The modern Xbox controller is therefore a complex piece of kit, but one that many people are used to using after years of Grand Theft Auto and Call of Duty.

“Proponents of military use of Xbox controllers prefer terms like instinctive and intuitive to describe the rapid adoption of the hardware by soldiers,” Berger says. “But it’s not like the controller’s 16-button analog dual-console gamepad is easy to master. It is that having spent hundreds of hours playing with the joystick in their childhood, the soldiers have already mastered it. They find the controller to be intuitive because of its familiarity, not its simplicity. »

Berger notes that the military uses the Xbox 360 controller rather than the newer Xbox One, apparently because the older design is more familiar to those who now handle military hardware. Some 27 million have been sold and many are still in use.

Other exhibits at shooting box exhibit includes another Berger Xbox controller, Chip III, and an exhibit showing America’s Army, a video game developed as a recruiting aid and distributed as a free Xbox download – and a memorial to American servicemen killed in Iraq created using the US Army’s messaging system. There’s also video from CNN’s Desert Storm coverage, quickly dubbed the video game war. Other items include a lead mold for World War I toy soldiers and the casts and other items used to create Ball i.

But why should the military use of practical commercial equipment provoke such a strong reaction? Maybe because it has more to do with culture wars than military operations.

“At the end of the day, I believe the reasons the military reassigned controllers is a smokescreen,” Berger says.

Berger suggests that the training and ergonomic aspects are less important than what the controller represents.
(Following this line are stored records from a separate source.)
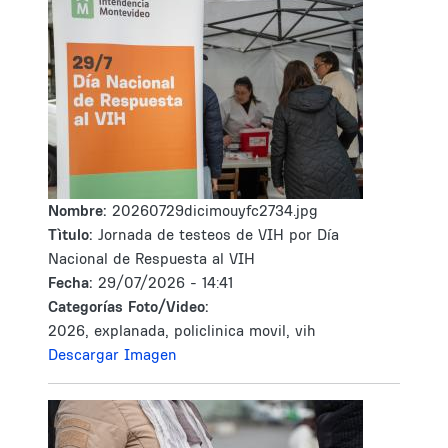
Nombre:
20260729dicimouyfc2734.jpg
Tìtulo:
Jornada de testeos de VIH por Día
Nacional de Respuesta al VIH
Fecha:
29/07/2026 - 14:41
Categorías Foto/Video:
2026, explanada, policlinica movil, vih
Descargar Imagen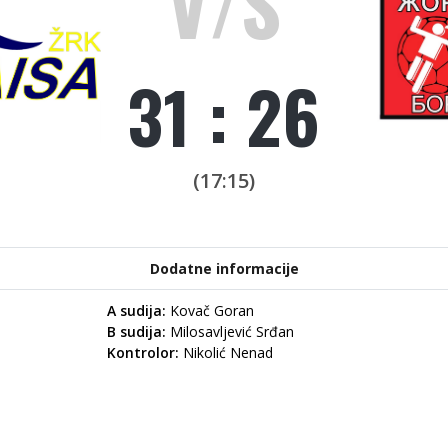
V/S
31 : 26
(17:15)
Dodatne informacije
A sudija:
Kovač Goran
B sudija:
Milosavljević Srđan
Kontrolor:
Nikolić Nenad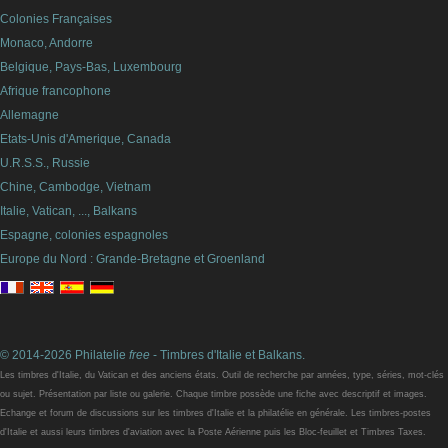
Colonies Françaises
Monaco, Andorre
Belgique, Pays-Bas, Luxembourg
Afrique francophone
Allemagne
Etats-Unis d'Amerique, Canada
U.R.S.S., Russie
Chine, Cambodge, Vietnam
Italie, Vatican, ..., Balkans
Espagne, colonies espagnoles
Europe du Nord : Grande-Bretagne et Groenland
© 2014-2026 Philatelie
free
- Timbres d'Italie et Balkans.
Les timbres d'Italie, du Vatican et des anciens états. Outil de recherche par années, type, séries, mot-clés
ou sujet. Présentation par liste ou galerie. Chaque timbre possède une fiche avec descriptif et images.
Echange et forum de discussions sur les timbres d'Italie et la philatélie en générale. Les timbres-postes
d'Italie et aussi leurs timbres d'aviation avec la Poste Aérienne puis les Bloc-feuillet et Timbres Taxes.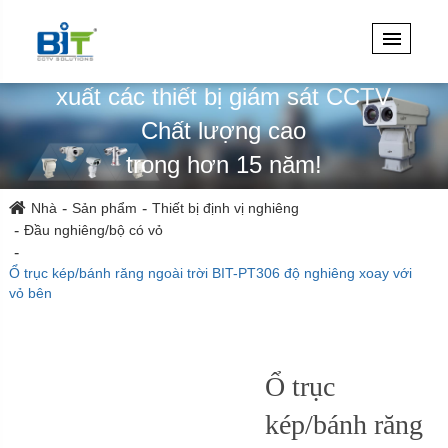
Chuyên thiết kế, kỹ thuật & sản
xuất các thiết bị giám sát CCTV
Chất lượng cao
trong hơn 15 năm!
Nhà
Sản phẩm
Thiết bị định vị nghiêng
Đầu nghiêng/bộ có vỏ
Ổ trục kép/bánh răng ngoài trời BIT-PT306 độ nghiêng xoay với
vỏ bên
Ổ trục
kép/bánh răng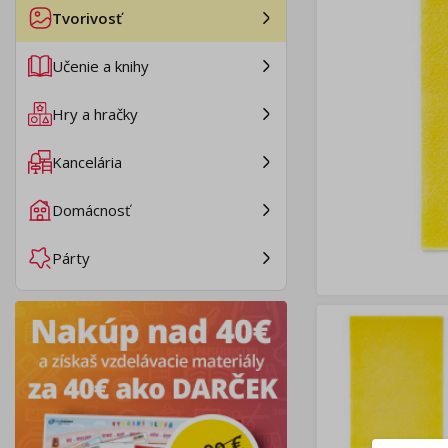
Tvorivosť
Učenie a knihy
Hry a hračky
Kancelária
Domácnosť
Párty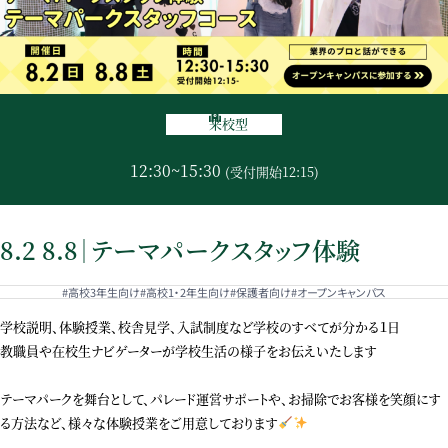
来校型
12:30~15:30
(受付開始12:15)
8.2 8.8｜テーマパークスタッフ体験
#高校3年生向け
#高校1・2年生向け
#保護者向け
#オープンキャンパス
学校説明、体験授業、校舎見学、入試制度など学校のすべてが分かる１日
教職員や在校生ナビゲーターが学校生活の様子をお伝えいたします
テーマパークを舞台として、パレード運営サポートや、お掃除でお客様を笑顔にす
る方法など、様々な体験授業をご用意しております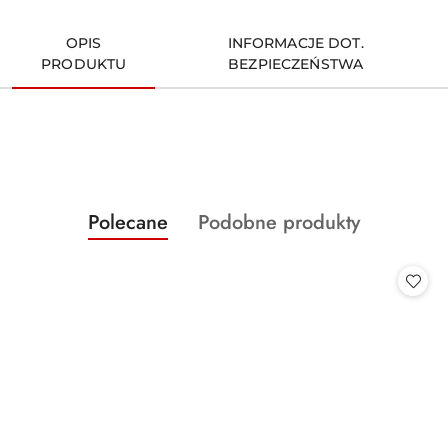
OPIS
INFORMACJE DOT.
PRODUKTU
BEZPIECZEŃSTWA
Produkty
Produkty
Polecane
Podobne produkty
Pomiń karuzelę produktów
o
o
statusie:
statusie: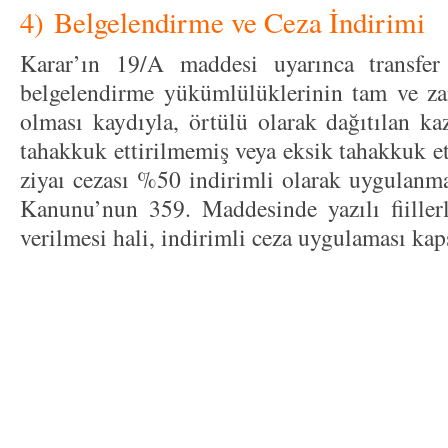
4) Belgelendirme ve Ceza İndirimi
Karar’ın 19/A maddesi uyarınca transfer f
belgelendirme yükümlülüklerinin tam ve za
olması kaydıyla, örtülü olarak dağıtılan k
tahakkuk ettirilmemiş veya eksik tahakkuk ett
ziyaı cezası %50 indirimli olarak uygulanm
Kanunu’nun 359. Maddesinde yazılı fiillerl
verilmesi hali, indirimli ceza uygulaması kap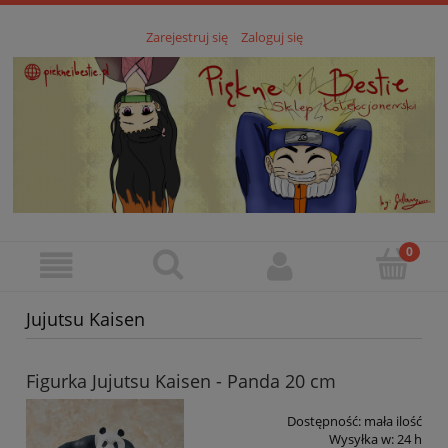
Zarejestruj się
Zaloguj się
Jujutsu Kaisen
Figurka Jujutsu Kaisen - Panda 20 cm
Dostępność:
mała ilość
Wysyłka w:
24 h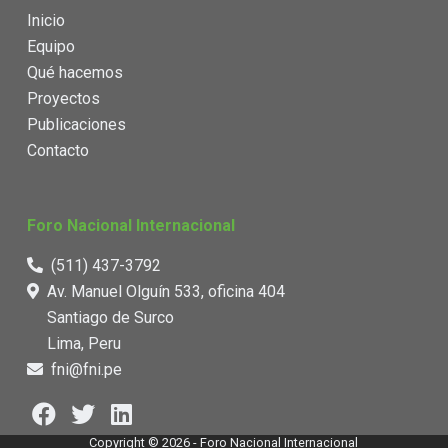
Inicio
Equipo
Qué hacemos
Proyectos
Publicaciones
Contacto
Foro Nacional Internacional
(511) 437-3792
Av. Manuel Olguín 533, oficina 404
Santiago de Surco
Lima, Peru
fni@fni.pe
Copyright © 2026 - Foro Nacional Internacional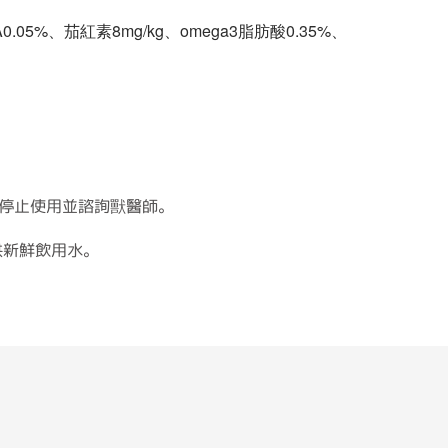
0.05%、茄紅素8mg/kg、omega3脂肪酸0.35%、
請停止使用並諮詢獸醫師。
供新鮮飲用水。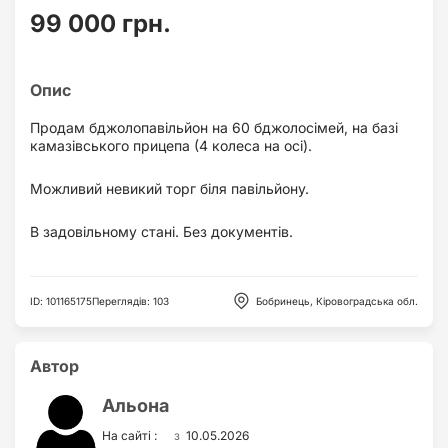
99 000 грн.
Продам бджолопавільйон на 60 бджолосімей, на базі
камазівського прицепа (4 колеса на осі).
Можливий невикий торг біля павільйону.
В задовільному стані. Без документів.
ID
:
101165175
Переглядів
:
103
Бобринець, Кіровоградська обл.
Автор
Альона
з
На сайті :
10.05.2026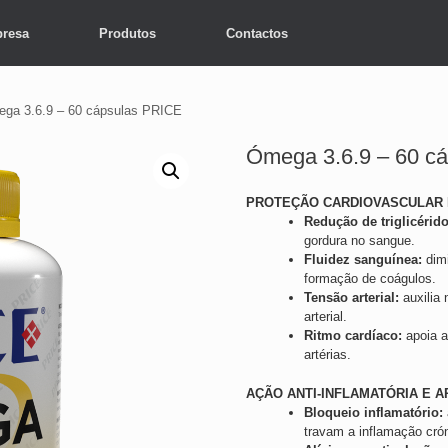
resa
Produtos
Contactos
ga 3.6.9 – 60 cápsulas PRICE
Ómega 3.6.9 – 60 c
PROTEÇÃO CARDIOVASCULAR E
Redução de triglicérido
gordura no sangue.
Fluidez sanguínea:
dimi
formação de coágulos.
Tensão arterial:
auxilia
arterial.
Ritmo cardíaco:
apoia a
artérias.
AÇÃO ANTI-INFLAMATÓRIA E A
Bloqueio inflamatório:
travam a inflamação cró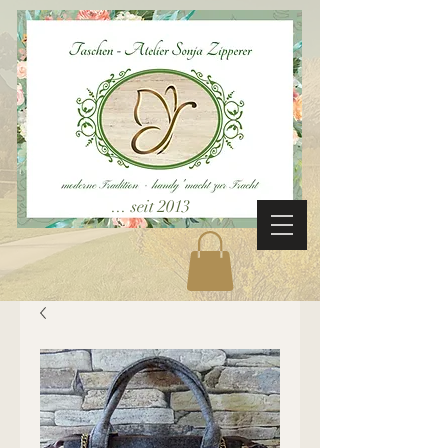
... seit 2013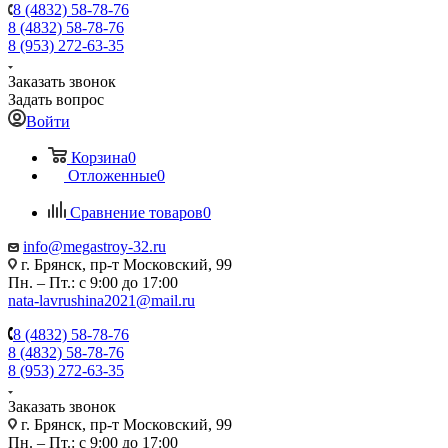
8 (4832) 58-78-76
8 (4832) 58-78-76
8 (953) 272-63-35
Заказать звонок
Задать вопрос
Войти
Корзина
0
Отложенные
0
Сравнение товаров
0
info@megastroy-32.ru
г. Брянск, пр-т Московский, 99
Пн. – Пт.: с 9:00 до 17:00
nata-lavrushina2021@mail.ru
8 (4832) 58-78-76
8 (4832) 58-78-76
8 (953) 272-63-35
Заказать звонок
г. Брянск, пр-т Московский, 99
Пн. – Пт.: с 9:00 до 17:00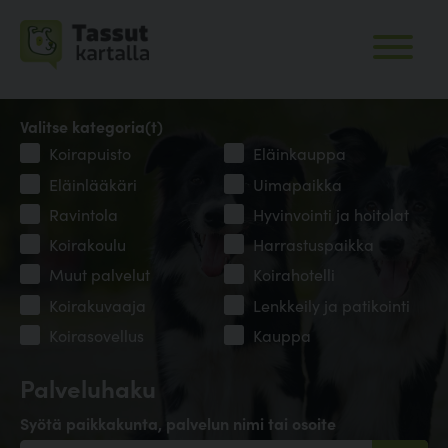
Valitse kategoria(t)
Koirapuisto
Eläinkauppa
Eläinlääkäri
Uimapaikka
Ravintola
Hyvinvointi ja hoitolat
Koirakoulu
Harrastuspaikka
Muut palvelut
Koirahotelli
Koirakuvaaja
Lenkkeily ja patikointi
Koirasovellus
Kauppa
Palveluhaku
Syötä paikkakunta, palvelun nimi tai osoite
“By virtue of its status as a designed object, the Xbox controller is inscribed with far more consequential meanings and values ​​than the military acknowledges. In a chilling echo of the simulator that turns out to be real in the science-fiction novel- fictional Ender’s Game by Orson Scott Card, the military reuses a beloved item from the Gamer Generation’s childhood for America’s war machine.

Shooter Box runs until September 24. Details can be found here.